:: DATA TO EXAMINE ::

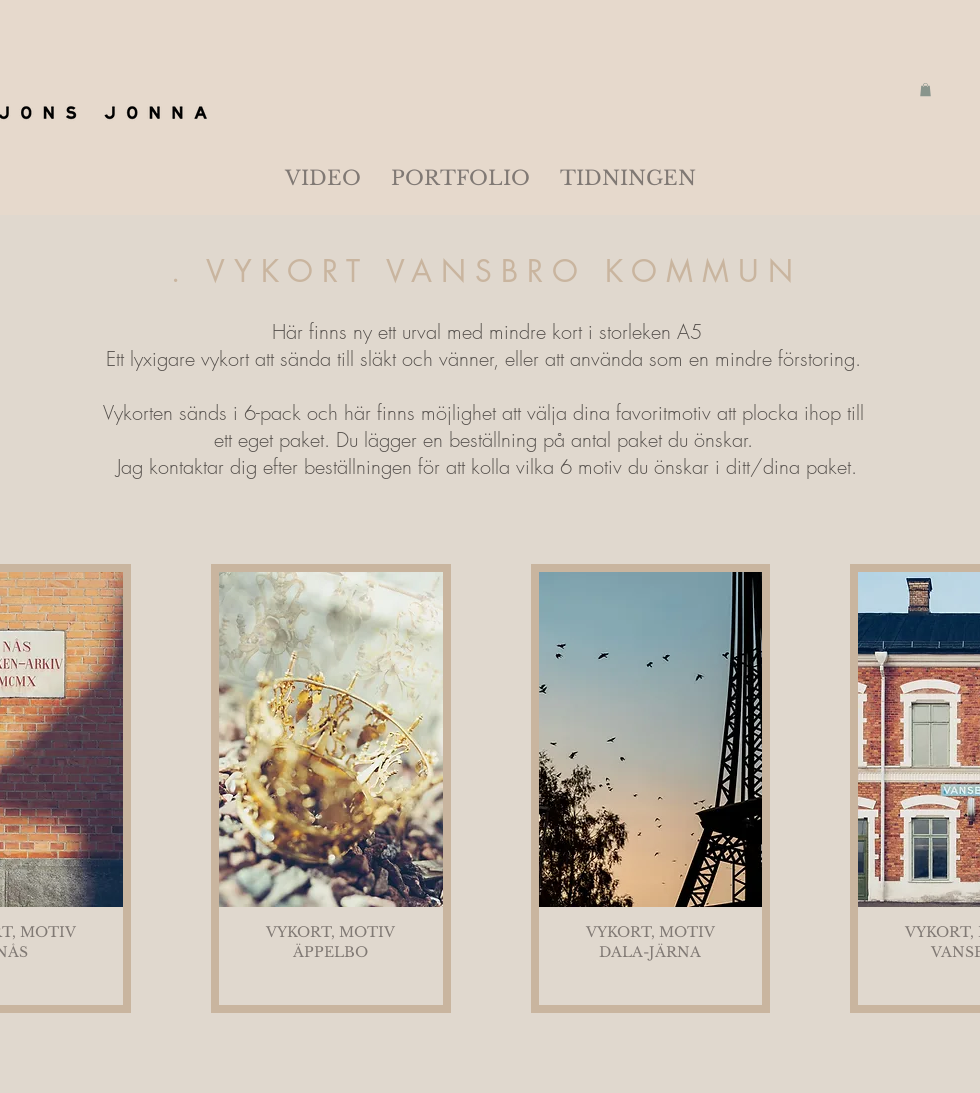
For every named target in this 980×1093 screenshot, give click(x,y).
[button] (925, 89)
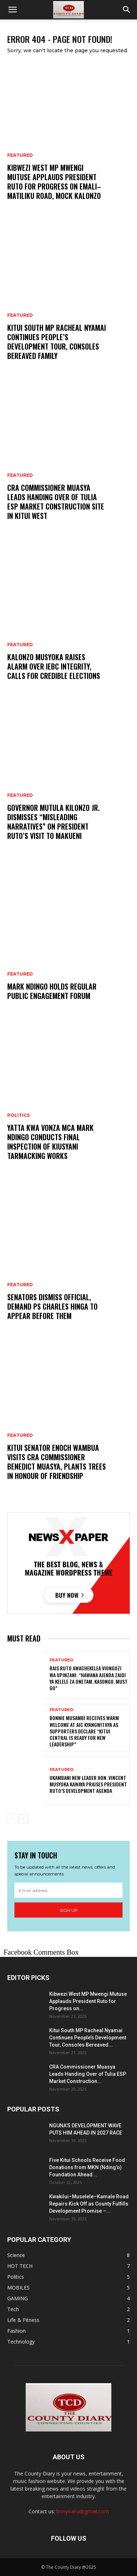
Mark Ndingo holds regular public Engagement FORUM (52, 991)
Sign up (69, 1910)
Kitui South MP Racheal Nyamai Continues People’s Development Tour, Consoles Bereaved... (87, 2038)
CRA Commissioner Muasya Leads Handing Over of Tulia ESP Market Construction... (87, 2074)
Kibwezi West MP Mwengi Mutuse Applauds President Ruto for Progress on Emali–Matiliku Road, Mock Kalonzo (54, 181)
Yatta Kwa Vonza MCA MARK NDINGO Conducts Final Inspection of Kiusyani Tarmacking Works (50, 1141)
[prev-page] (11, 1819)
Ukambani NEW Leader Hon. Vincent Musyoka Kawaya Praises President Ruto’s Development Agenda (88, 1784)
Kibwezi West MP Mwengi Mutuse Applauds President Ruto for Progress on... (88, 2001)
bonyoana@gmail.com (82, 2511)
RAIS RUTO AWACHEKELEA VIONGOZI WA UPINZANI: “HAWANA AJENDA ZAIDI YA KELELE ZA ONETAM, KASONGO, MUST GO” (89, 1678)
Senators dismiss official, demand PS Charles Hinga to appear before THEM (52, 1306)
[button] (12, 9)
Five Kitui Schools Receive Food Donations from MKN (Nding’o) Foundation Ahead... (87, 2167)
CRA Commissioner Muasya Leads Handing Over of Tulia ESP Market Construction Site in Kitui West (55, 501)
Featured (20, 155)
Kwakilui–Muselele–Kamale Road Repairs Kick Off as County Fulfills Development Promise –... (89, 2204)
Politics (18, 1115)
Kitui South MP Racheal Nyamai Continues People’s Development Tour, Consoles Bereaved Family (56, 341)
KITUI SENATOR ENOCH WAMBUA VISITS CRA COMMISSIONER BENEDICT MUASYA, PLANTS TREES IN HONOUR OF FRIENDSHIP (56, 1461)
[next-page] (23, 1819)
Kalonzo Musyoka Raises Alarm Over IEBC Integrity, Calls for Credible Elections (53, 666)
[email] (68, 1890)
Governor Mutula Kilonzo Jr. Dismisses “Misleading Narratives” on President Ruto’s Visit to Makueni (53, 821)
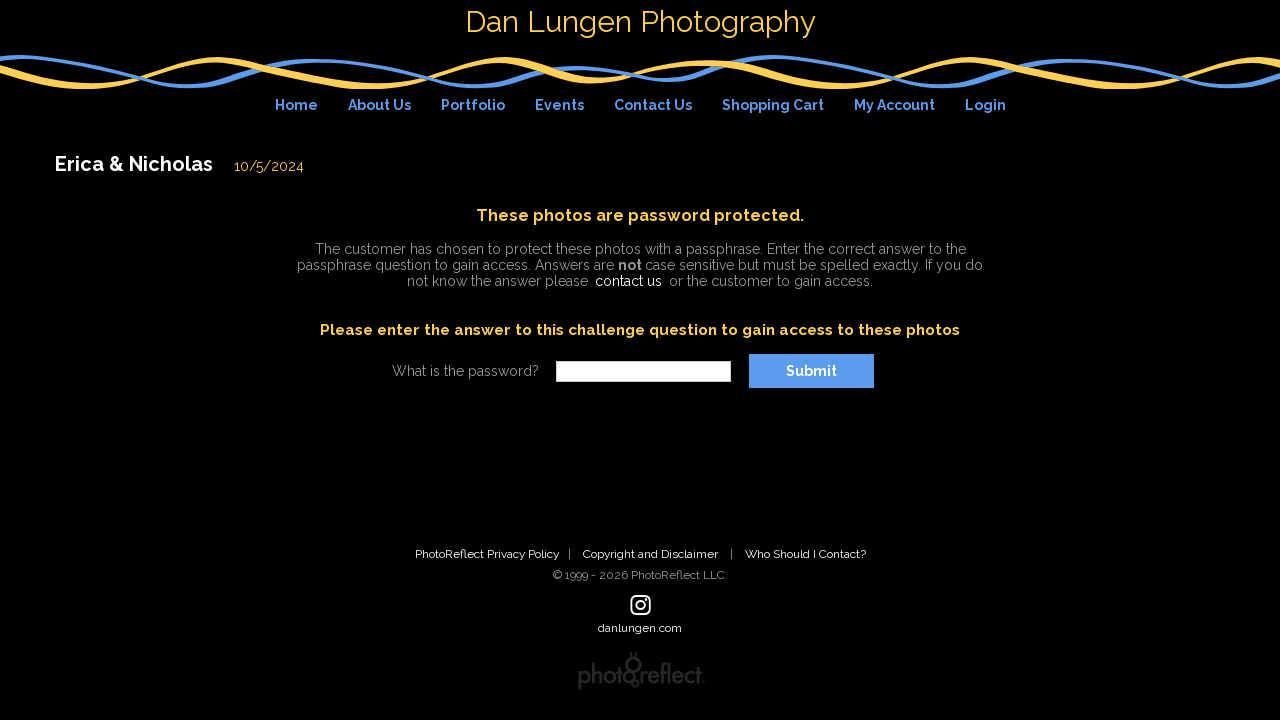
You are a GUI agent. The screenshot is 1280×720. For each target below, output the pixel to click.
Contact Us (653, 105)
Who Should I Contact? (805, 554)
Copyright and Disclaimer (652, 554)
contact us (628, 281)
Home (296, 105)
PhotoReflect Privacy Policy (487, 554)
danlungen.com (640, 628)
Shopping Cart (773, 105)
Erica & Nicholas (134, 164)
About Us (379, 105)
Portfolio (473, 105)
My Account (894, 105)
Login (985, 105)
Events (559, 105)
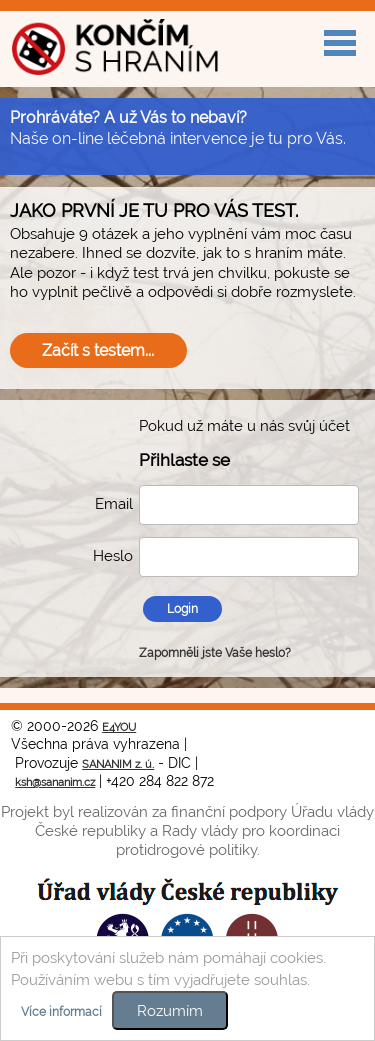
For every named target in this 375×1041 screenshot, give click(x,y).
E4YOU (119, 727)
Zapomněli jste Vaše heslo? (215, 653)
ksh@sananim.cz (55, 782)
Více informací (61, 1012)
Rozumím (170, 1010)
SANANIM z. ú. (118, 764)
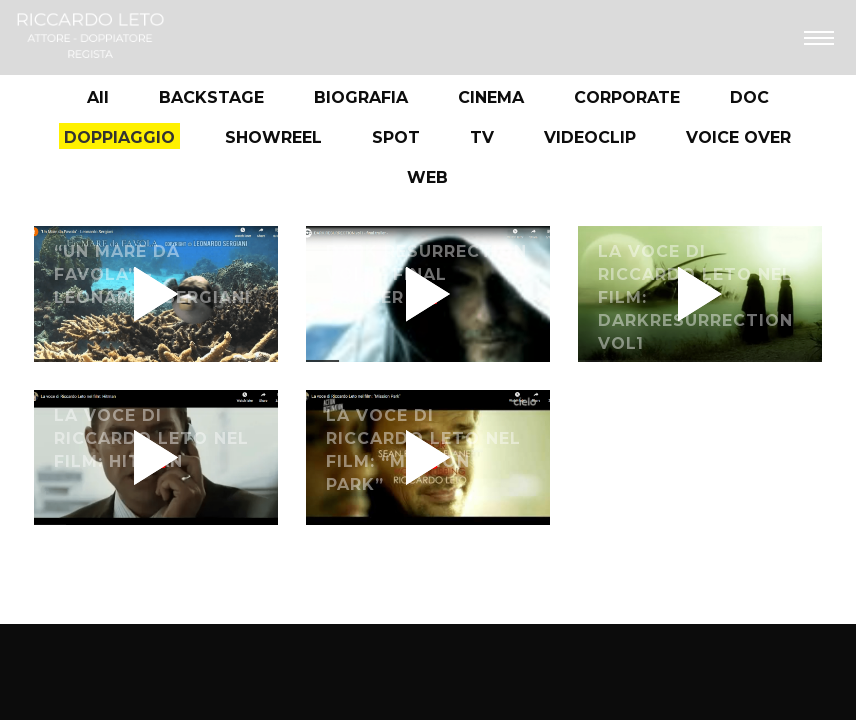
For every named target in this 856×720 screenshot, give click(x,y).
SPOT (396, 137)
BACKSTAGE (211, 97)
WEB (427, 177)
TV (482, 137)
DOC (749, 97)
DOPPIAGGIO (119, 137)
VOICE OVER (738, 137)
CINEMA (491, 97)
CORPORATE (627, 97)
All (98, 97)
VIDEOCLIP (590, 137)
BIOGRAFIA (361, 97)
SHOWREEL (273, 137)
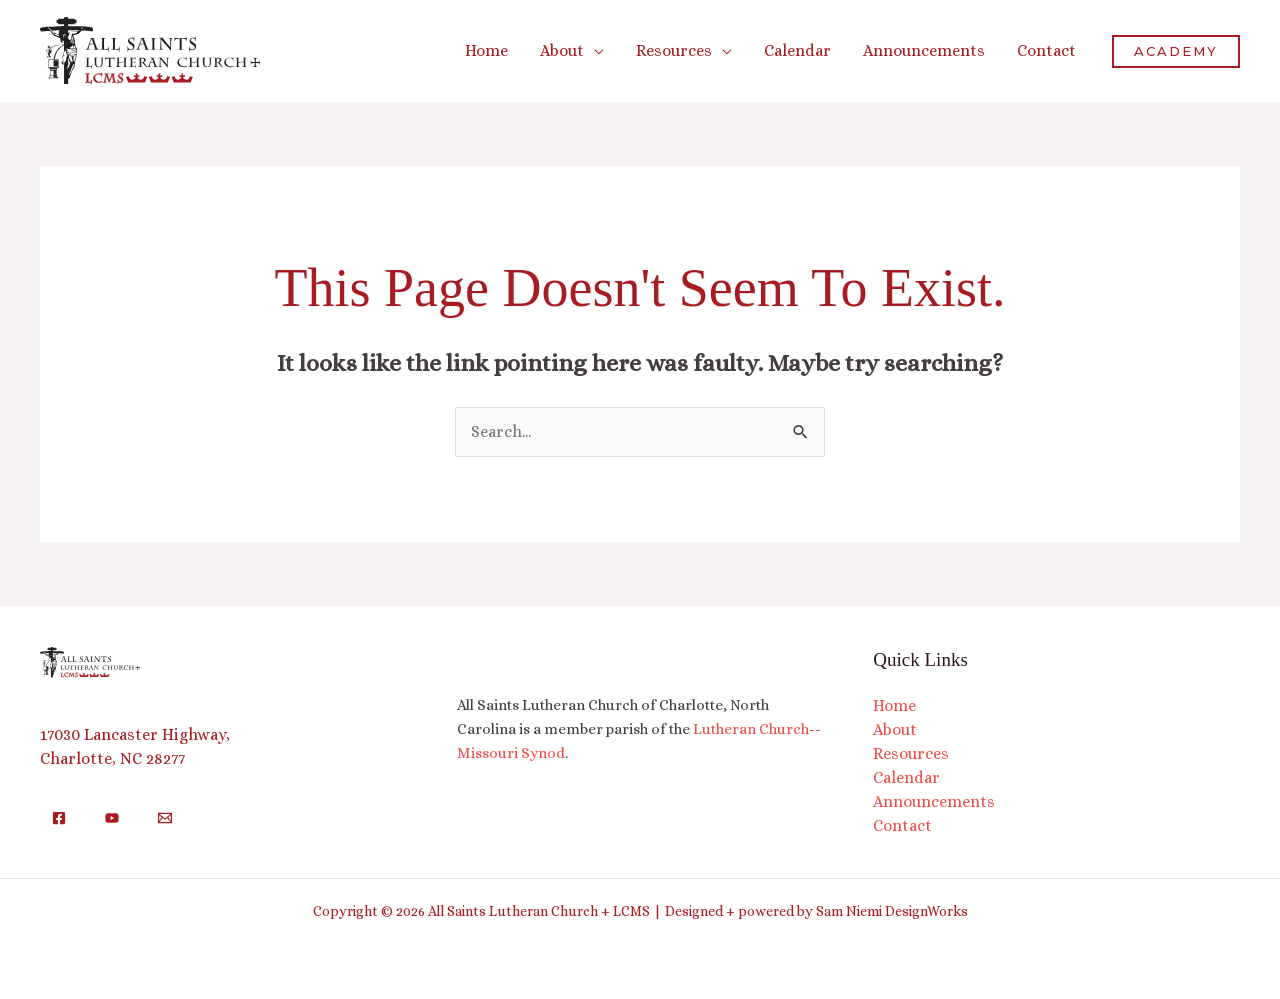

:::

Exclude the pictures and write out exactly the lines from the one holding "Governor Mutula Kilonzo" through the end of the entries, inclusive, and only those.

Governor Mutula Kilonzo Jr. Dismisses “Misleading Narratives” on President Ruto’s Visit to Makueni (53, 821)
You are a GUI agent. The screenshot is 1280×720. For each target below, output the pixel to click.
Contact Us (653, 105)
Who Should I Contact? (805, 554)
Copyright and Disclaimer (652, 554)
contact us (628, 281)
Home (296, 105)
PhotoReflect Privacy Policy (487, 554)
danlungen.com (640, 628)
Shopping Cart (773, 105)
Erica & Nicholas (134, 164)
About Us (379, 105)
Portfolio (473, 105)
My Account (894, 105)
Login (985, 105)
Events (559, 105)
For every named target in this 375×1041 screenshot, give click(x,y).
E4YOU (119, 727)
Zapomněli jste Vaše heslo? (215, 653)
ksh@sananim.cz (55, 782)
Více informací (61, 1012)
Rozumím (170, 1010)
SANANIM z. ú. (118, 764)
For every named target in this 856×720 screenshot, give click(x,y).
SPOT (396, 137)
BACKSTAGE (211, 97)
WEB (427, 177)
TV (482, 137)
DOC (749, 97)
DOPPIAGGIO (119, 137)
VOICE OVER (738, 137)
CINEMA (491, 97)
CORPORATE (627, 97)
All (98, 97)
VIDEOCLIP (590, 137)
BIOGRAFIA (361, 97)
SHOWREEL (273, 137)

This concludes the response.